◆ Exercise prompt ◆
When you write out the records, keep every word exact and drop the pictures.

[Page-level text extractions]
# # # # #

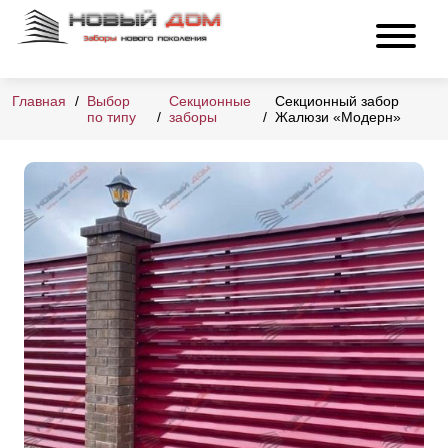
Главная
Выбор
Секционные
Секционный забор
по типу
заборы
Жалюзи «Модерн»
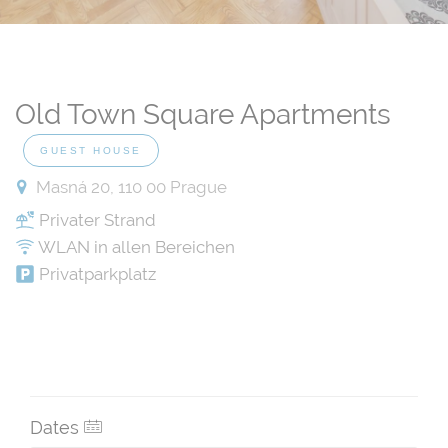
Old Town Square Apartments
GUEST HOUSE
Masná 20, 110 00 Prague
Privater Strand
WLAN in allen Bereichen
Privatparkplatz
Dates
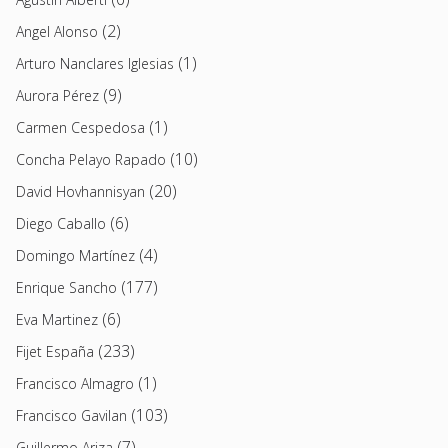
(2)
Angel Alonso
(1)
Arturo Nanclares Iglesias
(9)
Aurora Pérez
(1)
Carmen Cespedosa
(10)
Concha Pelayo Rapado
(20)
David Hovhannisyan
(6)
Diego Caballo
(4)
Domingo Martínez
(177)
Enrique Sancho
(6)
Eva Martinez
(233)
Fijet España
(1)
Francisco Almagro
(103)
Francisco Gavilan
(7)
Guillermo Ariza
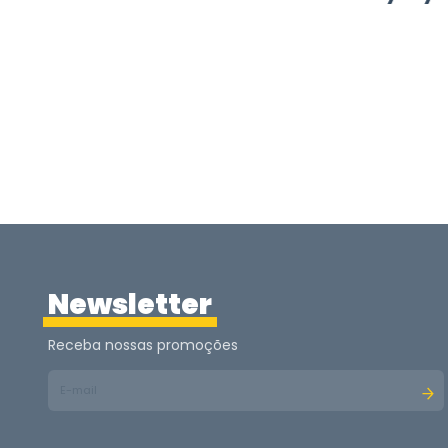
Newsletter
Receba nossas promoções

# # # # #

◆ Result of this exercise ◆
Главная
Выбор
Секционные
Секционный забор
по типу
заборы
Жалюзи «Модерн»
Old Town Square Apartments
GUEST HOUSE
Masná 20, 110 00 Prague
Privater Strand
WLAN in allen Bereichen
Privatparkplatz
Dates
(2)
Angel Alonso
(1)
Arturo Nanclares Iglesias
(9)
Aurora Pérez
(1)
Carmen Cespedosa
(10)
Concha Pelayo Rapado
(20)
David Hovhannisyan
(6)
Diego Caballo
(4)
Domingo Martínez
(177)
Enrique Sancho
(6)
Eva Martinez
(233)
Fijet España
(1)
Francisco Almagro
(103)
Francisco Gavilan
(7)
Guillermo Ariza
Newsletter
Receba nossas promoções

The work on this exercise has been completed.